Download or read book Avant Garde Canadian Literature written by Gregory Betts and published by University of Toronto Press. This book was released on 2013-02-27 with total page 329 pages. Available in PDF, EPUB and Kindle. Book excerpt: In Avant-Garde Canadian Literature, Gregory Betts draws attention to the fact that the avant-garde has had a presence in Canada long before the country's literary histories have recognized, and that the radicalism of avant-garde art has been sabotaged by pedestrian terms of engagement by the Canadian media, the public, and the literary critics. This book presents a rich body of evidence to illustrate the extent to which Canadians have been producing avant-garde art since the start of the twentieth century. Betts explores the radical literary ambitions and achievements of three different nodes of avant-garde literary activity: mystical revolutionaries from the 1910s to the 1930s; Surrealists/Automatists from the 1920s to the 1960s; and Canadian Vorticists from the 1920s to the 1970s. Avant-Garde Canadian Literature offers an entrance into the vocabulary of the ongoing and primarily international debate surrounding the idea of avant-gardism, providing readers with a functional vocabulary for discussing some of the most hermetic and yet energetic literature ever produced in this country.

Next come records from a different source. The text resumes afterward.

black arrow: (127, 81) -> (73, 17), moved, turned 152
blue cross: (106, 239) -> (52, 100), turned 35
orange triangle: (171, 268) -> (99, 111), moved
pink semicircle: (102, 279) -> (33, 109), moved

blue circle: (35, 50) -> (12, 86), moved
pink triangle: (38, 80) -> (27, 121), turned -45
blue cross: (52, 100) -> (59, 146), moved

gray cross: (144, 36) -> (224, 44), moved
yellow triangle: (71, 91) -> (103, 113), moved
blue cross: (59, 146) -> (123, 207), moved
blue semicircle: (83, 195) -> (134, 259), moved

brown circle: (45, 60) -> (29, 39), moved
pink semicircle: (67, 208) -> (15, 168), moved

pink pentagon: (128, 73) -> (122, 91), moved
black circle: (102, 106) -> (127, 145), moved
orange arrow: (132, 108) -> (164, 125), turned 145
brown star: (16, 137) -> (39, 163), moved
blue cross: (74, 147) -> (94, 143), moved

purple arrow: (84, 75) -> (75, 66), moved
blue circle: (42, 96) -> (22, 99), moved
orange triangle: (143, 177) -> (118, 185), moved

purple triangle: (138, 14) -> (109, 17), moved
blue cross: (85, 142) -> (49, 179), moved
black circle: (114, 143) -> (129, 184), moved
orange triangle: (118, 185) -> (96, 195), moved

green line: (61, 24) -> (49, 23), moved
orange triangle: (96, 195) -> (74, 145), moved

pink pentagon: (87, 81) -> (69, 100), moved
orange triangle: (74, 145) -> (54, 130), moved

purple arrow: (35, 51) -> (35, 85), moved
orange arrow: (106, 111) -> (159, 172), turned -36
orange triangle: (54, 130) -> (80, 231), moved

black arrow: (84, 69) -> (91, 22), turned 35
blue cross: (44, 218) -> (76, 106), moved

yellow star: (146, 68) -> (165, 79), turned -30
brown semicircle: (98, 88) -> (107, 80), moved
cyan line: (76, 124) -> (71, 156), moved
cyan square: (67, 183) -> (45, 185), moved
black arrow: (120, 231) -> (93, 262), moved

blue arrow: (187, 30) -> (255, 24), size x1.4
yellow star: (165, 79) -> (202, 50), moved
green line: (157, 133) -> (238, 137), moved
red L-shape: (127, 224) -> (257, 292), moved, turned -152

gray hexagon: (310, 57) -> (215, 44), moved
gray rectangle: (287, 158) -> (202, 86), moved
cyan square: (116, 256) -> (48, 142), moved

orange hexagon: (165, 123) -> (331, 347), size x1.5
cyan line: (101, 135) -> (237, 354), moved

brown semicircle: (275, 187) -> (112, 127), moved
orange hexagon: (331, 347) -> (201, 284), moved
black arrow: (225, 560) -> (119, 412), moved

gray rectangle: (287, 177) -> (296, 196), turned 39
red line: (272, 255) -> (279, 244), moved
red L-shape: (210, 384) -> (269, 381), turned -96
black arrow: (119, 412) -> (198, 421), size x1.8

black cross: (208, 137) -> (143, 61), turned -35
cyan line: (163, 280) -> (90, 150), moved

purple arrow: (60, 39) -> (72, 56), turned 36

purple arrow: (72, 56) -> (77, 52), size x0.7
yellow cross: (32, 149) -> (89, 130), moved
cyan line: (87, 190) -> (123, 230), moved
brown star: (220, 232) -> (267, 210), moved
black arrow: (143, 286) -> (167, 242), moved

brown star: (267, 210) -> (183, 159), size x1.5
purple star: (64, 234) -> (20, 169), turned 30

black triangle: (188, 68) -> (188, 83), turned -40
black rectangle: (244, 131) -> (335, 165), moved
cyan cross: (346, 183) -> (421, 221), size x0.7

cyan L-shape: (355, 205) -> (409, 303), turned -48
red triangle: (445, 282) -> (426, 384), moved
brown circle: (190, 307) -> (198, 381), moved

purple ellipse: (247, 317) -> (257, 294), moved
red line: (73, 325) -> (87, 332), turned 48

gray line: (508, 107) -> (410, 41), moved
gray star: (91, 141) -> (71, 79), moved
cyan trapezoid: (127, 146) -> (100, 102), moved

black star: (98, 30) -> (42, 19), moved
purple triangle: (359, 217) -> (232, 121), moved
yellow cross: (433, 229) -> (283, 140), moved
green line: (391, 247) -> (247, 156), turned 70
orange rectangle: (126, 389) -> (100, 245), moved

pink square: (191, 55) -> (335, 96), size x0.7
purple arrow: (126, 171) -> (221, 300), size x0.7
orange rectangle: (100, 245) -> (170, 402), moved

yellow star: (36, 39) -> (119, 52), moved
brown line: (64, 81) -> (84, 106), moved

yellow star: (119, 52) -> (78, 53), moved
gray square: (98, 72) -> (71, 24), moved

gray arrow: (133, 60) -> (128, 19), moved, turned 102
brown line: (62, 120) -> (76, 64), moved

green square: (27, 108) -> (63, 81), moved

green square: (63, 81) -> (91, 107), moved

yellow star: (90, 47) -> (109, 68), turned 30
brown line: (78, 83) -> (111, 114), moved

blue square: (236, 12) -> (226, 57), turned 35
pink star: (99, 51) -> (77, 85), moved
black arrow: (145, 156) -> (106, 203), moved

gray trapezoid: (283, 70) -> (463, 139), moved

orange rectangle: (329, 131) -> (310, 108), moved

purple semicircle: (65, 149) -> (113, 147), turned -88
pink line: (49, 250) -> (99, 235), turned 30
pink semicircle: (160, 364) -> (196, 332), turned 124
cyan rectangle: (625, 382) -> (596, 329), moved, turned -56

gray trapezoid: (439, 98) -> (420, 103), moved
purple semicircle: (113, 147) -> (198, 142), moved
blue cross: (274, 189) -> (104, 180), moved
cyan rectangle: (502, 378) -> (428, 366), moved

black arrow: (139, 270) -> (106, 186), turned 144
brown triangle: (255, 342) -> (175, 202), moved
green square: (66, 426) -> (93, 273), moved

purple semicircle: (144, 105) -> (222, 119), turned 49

Download or read book Writing in Our Time written by Pauline Butling and published by Wilfrid Laurier Univ. Press. This book was released on 2009-10-22 with total page 551 pages. Available in PDF, EPUB and Kindle. Book excerpt: Process poetics is about radical poetry — poetry that challenges dominant world views, values, and aesthetic practices with its use of unconventional punctuation, interrupted syntax, variable subject positions, repetition, fragmentation, and disjunction. To trace the aesthetically and politically radical poetries in English Canada since the 1960s, Pauline Butling and Susan Rudy begin with the “upstart” poets published in Vancouver’s TISH: A Poetry Newsletter, and follow the trajectory of process poetics in its national and international manifestations through the 1980s and ’90s. The poetics explored include the works of Nicole Brossard, Daphne Martlatt, bpNichol, George Bowering, Roy Kiyooka, and Frank Davey in the 1960s and ’70s. For the 1980-2000 period, the authors include essays on Jeff Derksen, Clare Harris, Erin Mour, and Lisa Robertson. They also look at books by older authors published after 1979, including Robin Blaser, Robert Kroetsch, and Fred Wah. A historiography of the radical poets, and a roster of the little magazines, small press publishers, literary festivals, and other such sites that have sustained poetic experimentation, provide context.